─── DATA EXCERPTS ───
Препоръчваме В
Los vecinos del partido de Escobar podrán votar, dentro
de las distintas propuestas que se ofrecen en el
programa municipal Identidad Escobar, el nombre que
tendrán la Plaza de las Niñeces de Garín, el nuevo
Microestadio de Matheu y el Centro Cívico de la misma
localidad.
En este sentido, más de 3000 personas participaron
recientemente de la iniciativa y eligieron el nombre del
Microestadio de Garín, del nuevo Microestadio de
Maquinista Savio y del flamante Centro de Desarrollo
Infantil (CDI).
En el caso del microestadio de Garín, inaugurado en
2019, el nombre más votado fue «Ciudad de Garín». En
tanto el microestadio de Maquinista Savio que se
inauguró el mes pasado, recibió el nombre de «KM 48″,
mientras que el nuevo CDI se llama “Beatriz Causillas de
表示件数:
───
─── DATA EXCERPTS ───
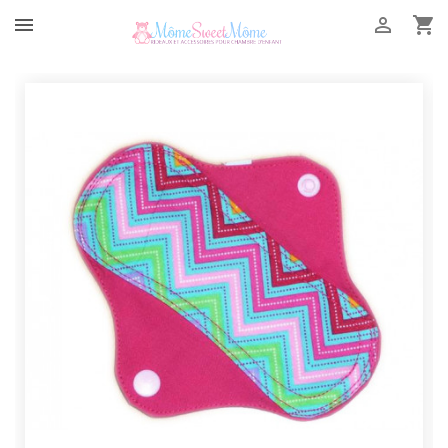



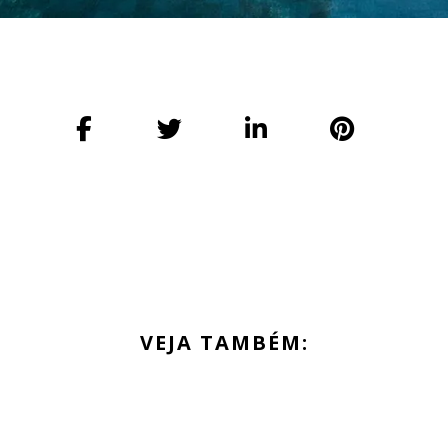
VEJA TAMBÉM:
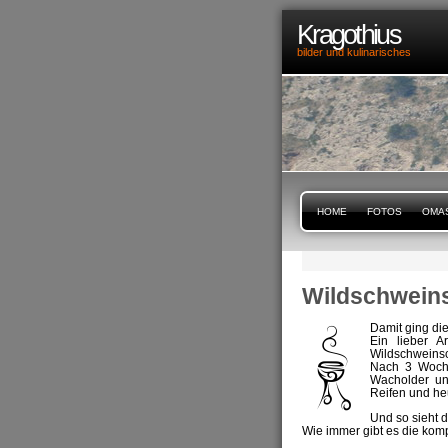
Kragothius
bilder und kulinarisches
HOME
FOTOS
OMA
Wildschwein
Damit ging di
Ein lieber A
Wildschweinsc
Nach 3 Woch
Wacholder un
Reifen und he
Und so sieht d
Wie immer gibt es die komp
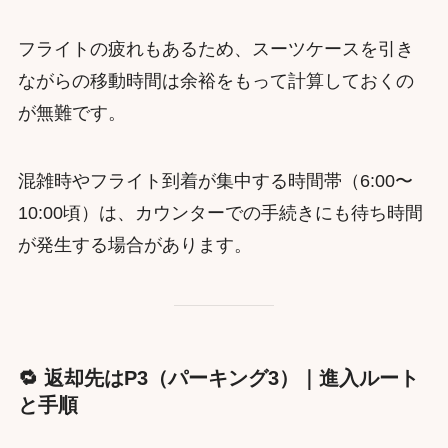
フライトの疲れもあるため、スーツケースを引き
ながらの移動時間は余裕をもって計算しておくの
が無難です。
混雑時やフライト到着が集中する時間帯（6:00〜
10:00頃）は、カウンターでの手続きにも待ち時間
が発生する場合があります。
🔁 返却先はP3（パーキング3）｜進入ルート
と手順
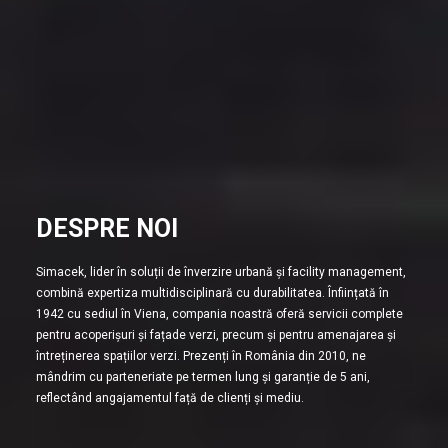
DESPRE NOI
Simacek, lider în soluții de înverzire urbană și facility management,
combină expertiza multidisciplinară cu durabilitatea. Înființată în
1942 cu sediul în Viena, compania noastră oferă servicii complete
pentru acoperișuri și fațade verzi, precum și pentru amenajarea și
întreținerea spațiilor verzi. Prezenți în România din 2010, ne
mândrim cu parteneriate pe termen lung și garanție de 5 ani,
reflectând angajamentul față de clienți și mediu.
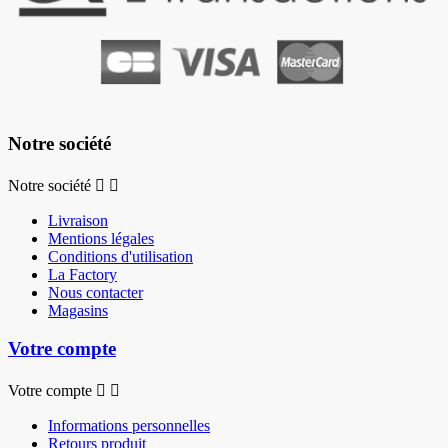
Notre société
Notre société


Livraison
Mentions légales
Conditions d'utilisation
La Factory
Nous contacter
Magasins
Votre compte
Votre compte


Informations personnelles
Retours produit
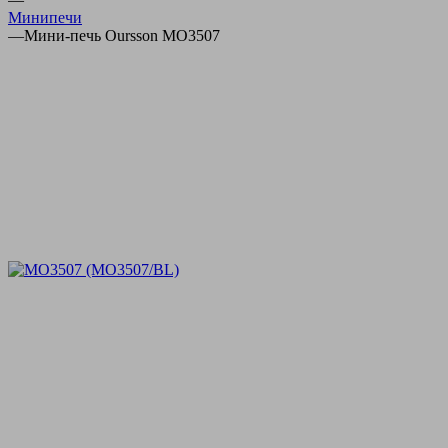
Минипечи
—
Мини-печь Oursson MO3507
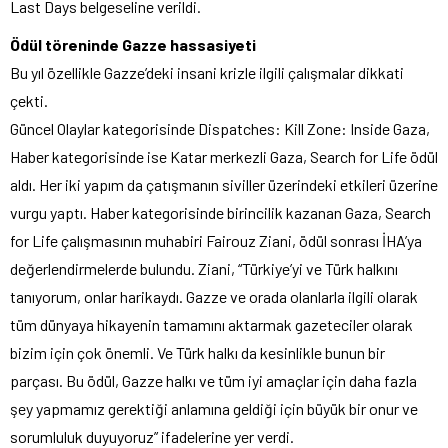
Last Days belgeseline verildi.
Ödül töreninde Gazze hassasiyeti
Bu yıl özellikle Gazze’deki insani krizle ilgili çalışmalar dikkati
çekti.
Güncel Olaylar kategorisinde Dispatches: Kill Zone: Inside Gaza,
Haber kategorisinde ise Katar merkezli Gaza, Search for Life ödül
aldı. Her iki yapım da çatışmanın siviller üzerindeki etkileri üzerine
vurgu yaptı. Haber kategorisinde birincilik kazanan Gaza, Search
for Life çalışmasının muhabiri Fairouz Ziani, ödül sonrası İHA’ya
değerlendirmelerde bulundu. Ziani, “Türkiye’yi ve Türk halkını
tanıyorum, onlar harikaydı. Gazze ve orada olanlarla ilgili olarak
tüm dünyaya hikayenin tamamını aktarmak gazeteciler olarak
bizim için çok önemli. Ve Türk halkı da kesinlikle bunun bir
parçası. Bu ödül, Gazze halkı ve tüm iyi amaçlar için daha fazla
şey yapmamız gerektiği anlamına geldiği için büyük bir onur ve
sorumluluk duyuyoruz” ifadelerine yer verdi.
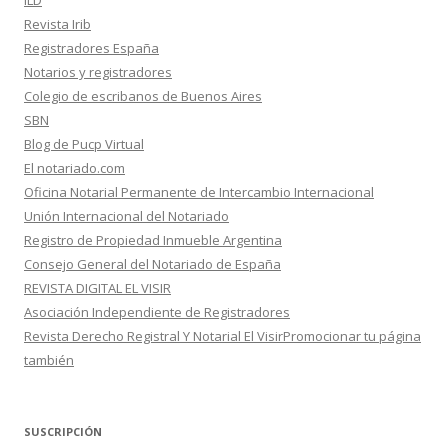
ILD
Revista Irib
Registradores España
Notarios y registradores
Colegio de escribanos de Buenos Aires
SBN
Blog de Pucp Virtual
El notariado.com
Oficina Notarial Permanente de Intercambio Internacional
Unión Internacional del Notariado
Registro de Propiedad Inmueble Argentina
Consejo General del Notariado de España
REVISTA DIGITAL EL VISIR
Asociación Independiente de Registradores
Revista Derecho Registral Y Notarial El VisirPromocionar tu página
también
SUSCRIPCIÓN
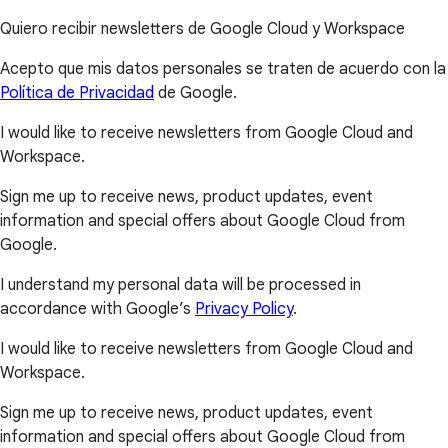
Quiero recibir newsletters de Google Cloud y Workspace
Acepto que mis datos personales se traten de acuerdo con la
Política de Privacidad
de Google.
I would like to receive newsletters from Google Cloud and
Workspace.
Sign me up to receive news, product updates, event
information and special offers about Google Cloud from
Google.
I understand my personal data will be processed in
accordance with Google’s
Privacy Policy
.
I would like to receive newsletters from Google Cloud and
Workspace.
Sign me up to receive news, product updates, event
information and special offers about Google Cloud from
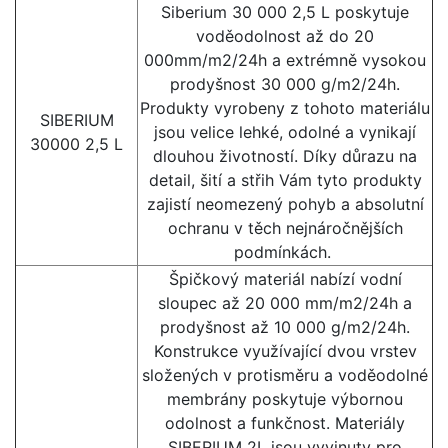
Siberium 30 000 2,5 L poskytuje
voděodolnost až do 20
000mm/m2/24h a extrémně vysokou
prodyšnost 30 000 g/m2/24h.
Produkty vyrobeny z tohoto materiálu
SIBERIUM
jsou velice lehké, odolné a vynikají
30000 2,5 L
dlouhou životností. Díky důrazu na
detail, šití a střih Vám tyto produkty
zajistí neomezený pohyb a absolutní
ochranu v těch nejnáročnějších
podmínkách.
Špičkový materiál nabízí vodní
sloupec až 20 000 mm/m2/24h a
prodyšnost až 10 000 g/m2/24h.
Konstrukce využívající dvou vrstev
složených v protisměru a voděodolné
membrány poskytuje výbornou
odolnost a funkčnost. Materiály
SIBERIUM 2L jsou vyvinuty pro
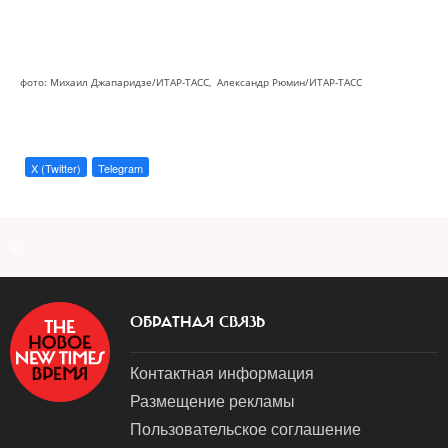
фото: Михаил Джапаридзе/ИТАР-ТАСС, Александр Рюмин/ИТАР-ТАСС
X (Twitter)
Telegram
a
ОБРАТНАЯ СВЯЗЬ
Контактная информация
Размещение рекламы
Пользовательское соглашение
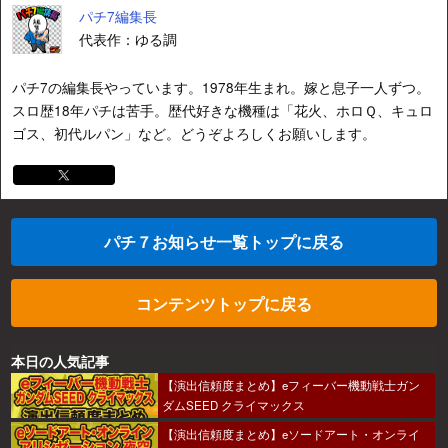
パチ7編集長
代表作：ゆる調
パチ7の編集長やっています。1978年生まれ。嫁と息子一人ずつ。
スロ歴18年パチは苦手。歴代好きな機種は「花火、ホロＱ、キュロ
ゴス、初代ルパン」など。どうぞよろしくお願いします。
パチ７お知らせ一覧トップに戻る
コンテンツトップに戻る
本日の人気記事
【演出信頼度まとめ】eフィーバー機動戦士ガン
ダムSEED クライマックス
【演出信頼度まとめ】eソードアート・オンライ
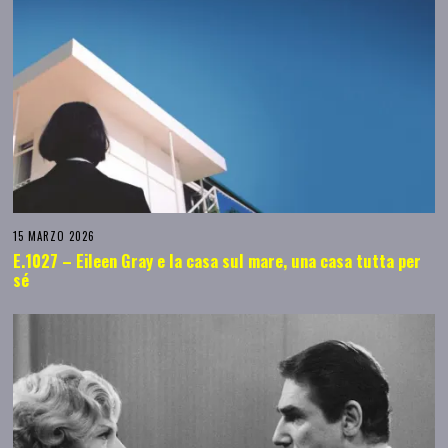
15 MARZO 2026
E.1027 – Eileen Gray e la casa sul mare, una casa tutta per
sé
───
> [TASK OBJECTIVE] Every line above carrying the word "Ziani" needs to be shown.

> [OUTPUT BELOW]
for Life çalışmasının muhabiri Fairouz Ziani, ödül sonrası İHA’ya
değerlendirmelerde bulundu. Ziani, “Türkiye’yi ve Türk halkını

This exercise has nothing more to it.